MATERIALS AND METHODS
Cell culture, stable cell lines, and treatments.
All cells were cultured in Dulbecco's modified Eagle's medium (DMEM) supplemented with 10% fetal calf serum. For overnight starvation, cells were washed twice with phosphate-buffered saline and incubated in Opti-MEM (Invitrogen) before induction. Stable MDA-MB-231 cell lines expressing either BMP-responsive element (BRE)–luciferase or CAGA12-luciferase together with thymidine kinase (TK)-Renilla (called MDA-MB-231 BRE and MDA-MB-231 CAGA, respectively) were generated by transfecting cells as described below with the appropriate plasmids and pCMV-Bsd (Invitrogen) for blasticidin resistance. The stable MDA-MB-231 cell line expressing FLAG-ALK2 was generated by cotransfecting the FLAG-ALK2 expression vector together with pSUPER-retro-puro (OligoEngine) for puromycin resistance. The stable HaCaT cell line expressing hemagglutinin (HA)-Smad3 was generated in the same way. TGF-β and BMP7 (Peprotech EC Ltd.) were used at 2 ng/ml and 100 ng/ml, respectively, unless otherwise stated. BMP2 (R&D Systems) was used at 20 ng/ml. SB-431542 (Tocris) was used at 10 μM, and emetine (Sigma) was used at 400 μM.
Antibodies and plasmids.
The antibodies used were obtained from Santa Cruz Biotechnology (anti-Smad4 [B-8], anti-Smad3 [38-Q], anti-MCM7 [141.2], anti-MCM6 [C-20], and anti-Alk5 [V-22]), Sigma (anti-FLAG antibody [M2]), Life Technologies (anti-Smad1 [catalog no. 385400] and anti-Smad2 [catalog no. 511300]), Cell Signaling Technology (anti-Smad5 [catalog no. 9517], anti-phospho-Smad2 [catalog no. 3108], anti-phospho-Smad3 [catalog no. 9520S], and anti-phospho-Smad1/5/8 [catalog no. 9516]), Abcam (chromatin immunoprecipitation [ChIP] grade anti-Smad3 [ab28379] for immunoprecipitation [IP] and ChIP), Covance (RNA polymerase II [PolII; 8WG16]), and BD Biosciences (Smad2/3 [catalog no. 610843]). Secondary antibodies (Dako) were peroxidase-conjugated secondary goat anti-mouse or goat anti-rabbit antibodies.
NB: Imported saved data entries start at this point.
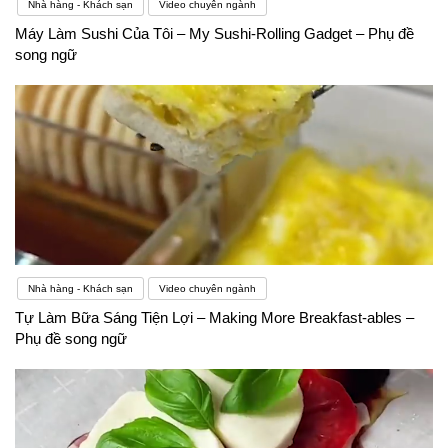
Nhà hàng - Khách sạn
Video chuyên ngành
Máy Làm Sushi Của Tôi – My Sushi-Rolling Gadget – Phụ đề
song ngữ
Nhà hàng - Khách sạn
Video chuyên ngành
Tự Làm Bữa Sáng Tiện Lợi – Making More Breakfast-ables –
Phụ đề song ngữ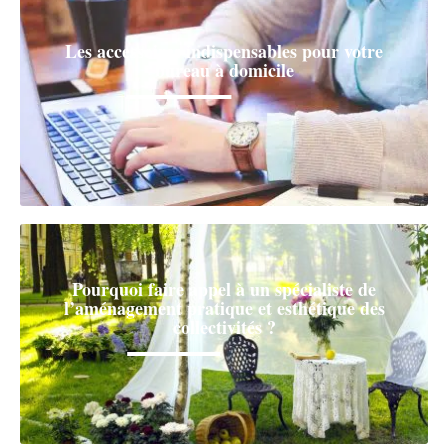
Les accessoires indispensables pour votre
bureau à domicile
Pourquoi faire appel à un spécialiste de
l’aménagement pratique et esthétique des
collectivités ?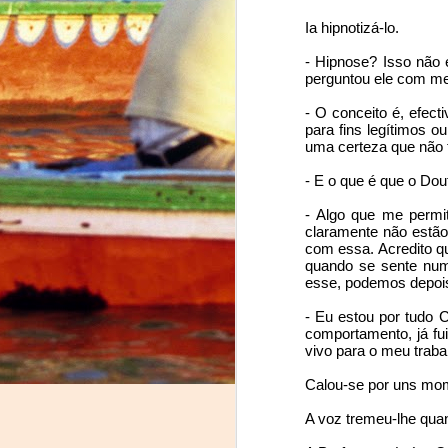
Ia hipnotizá-lo.
Momento de ternura
- Hipnose? Isso não 
perguntou ele com me
Robots taking over Chinese workers... Today!
- O conceito é, efec
Edgar Allan Poe por Pessoa
para fins legítimos o
uma certeza que não 
A Gilda agradece
- E o que é que o Dou
- Algo que me permit
Trip Dashboard: tourism has never been so insightful
claramente não estão 
com essa. Acredito q
Uber: uma revolução na mobilidade em Portugal
quando se sente numa
esse, podemos depois
It has now been 5 months sinc
war in Europe was a thing of 
Leitura obrigatória: Mind Wise
- Eu estou por tudo 
comportamento, já fu
vivo para o meu trabal
Detesto ter razão...
A couple of hours after the 
Calou-se por uns mom
conflict, and I set up a simp
A História repete-se e ninguém nota
refugees navigate safely insid
A voz tremeu-lhe qua
and everything else we could t
Acho que não sei ler...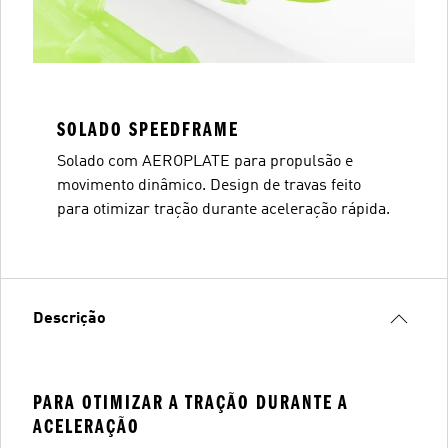
SOLADO SPEEDFRAME
Solado com AEROPLATE para propulsão e
movimento dinâmico. Design de travas feito
para otimizar tração durante aceleração rápida.
Descrição
PARA OTIMIZAR A TRAÇÃO DURANTE A
ACELERAÇÃO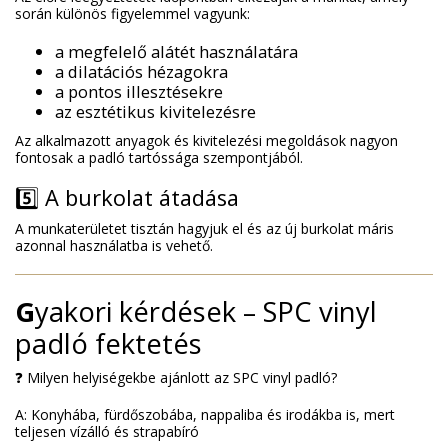
során különös figyelemmel vagyunk:
a megfelelő alátét használatára
a dilatációs hézagokra
a pontos illesztésekre
az esztétikus kivitelezésre
Az alkalmazott anyagok és kivitelezési megoldások nagyon
fontosak a padló tartóssága szempontjából.
5️⃣ A burkolat átadása
A munkaterületet tisztán hagyjuk el és az új burkolat máris
azonnal használatba is vehető.
G
yakori kérdések – SPC vinyl
padló fektetés
❓ Milyen helyiségekbe ajánlott az SPC vinyl padló?
A: Konyhába, fürdőszobába, nappaliba és irodákba is, mert
teljesen vízálló és strapabíró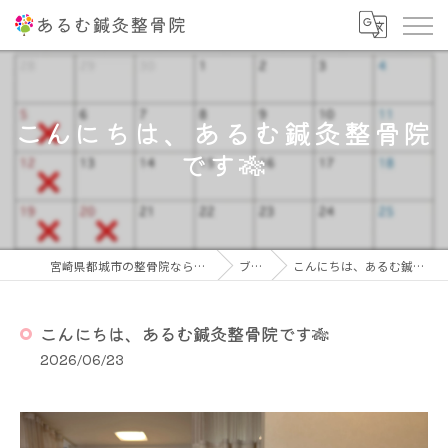
こんにちは、あるむ鍼灸整骨院
です🎋
宮崎県都城市の整骨院ならあるむ鍼灸整骨院
ブログ
こんにちは、あるむ鍼灸整骨院です🎋
こんにちは、あるむ鍼灸整骨院です🎋
2026/06/23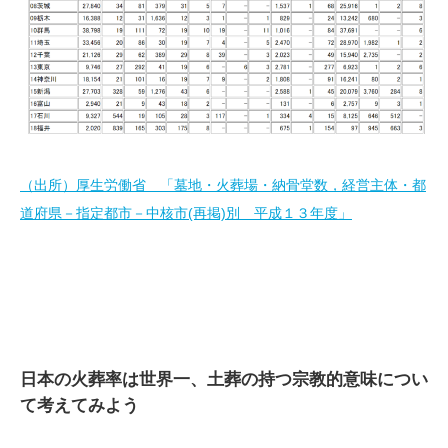
（出所）厚生労働省 「墓地・火葬場・納骨堂数，経営主体・都
道府県－指定都市－中核市(再掲)別 平成１３年度」
日本の火葬率は世界一、土葬の持つ宗教的意味につい
て考えてみよう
The following plasmids were as previously described: CAGA12-luciferase, BRE-luciferase, TK-Renilla, FLAG-ALK2, FLAG-Smad4, HA-Smad3, and ID2-luciferase (9, 22, 38).
Transfections, siRNA, and reporter assays.
Plasmid transfections were performed using FUGENE HD (Promega) according to the manufacturer's protocol. Luciferase reporter assays were done as previously described (32), with 8-h ligand inductions. Small interfering RNA (siRNA) transfections into MDA-MB-231 and MDA-MB-231 BRE cells were performed using INTERFERin (Polyplus Transfection) and a final concentration of 10 nM siRNA. Cells were seeded 1 day prior to transfection and analyzed 72 h after knockdown. The siRNA oligonucleotides (Thermo Scientific [Dharmacon RNAi Technologies]) used were Smad2 (D-003561-01, D-003561-02, and D-003561-04), Smad3 (D-020067-01 and D-020067-04), Smad4 (D-003902-05 and D003902-07), Smad7 (D-020068-01 and D-020068-04), Smad1 (M-012723-00), and Smad5 (M-015791-00), and ALK5 (D-003929-05 and D-003929-08). The control siRNA was ON-TARGETplus nontargeting siRNA no. 1 (D-001810-01-20).
Protein extraction, recombinant proteins, and immunoprecipitation.
Whole-cell extracts and nuclear extracts for Western blotting were prepared as previously described (18, 50), and IP with endogenous proteins was performed as described previously (9). Western blot assays were visualized using Immobilon Western detection reagents (Millipore) either on film or using an ImageQuant LAS4000 mini (GE Healthcare) when the bands were quantitated using ImageQuant TL. Recombinant phosphorylated Smad1 and phosphorylated Smad3 were prepared by coexpressing Smad1 and Smad3 with the kinase domains of ALK2 and ALK5, respectively, in insect cells using baculovirus. Details of the purification will be published elsewhere. For the IP, 1.25 μg of each protein diluted in hypotonic buffer (50) containing 140 mM NaCl and 1 mg/ml bovine serum albumin was used.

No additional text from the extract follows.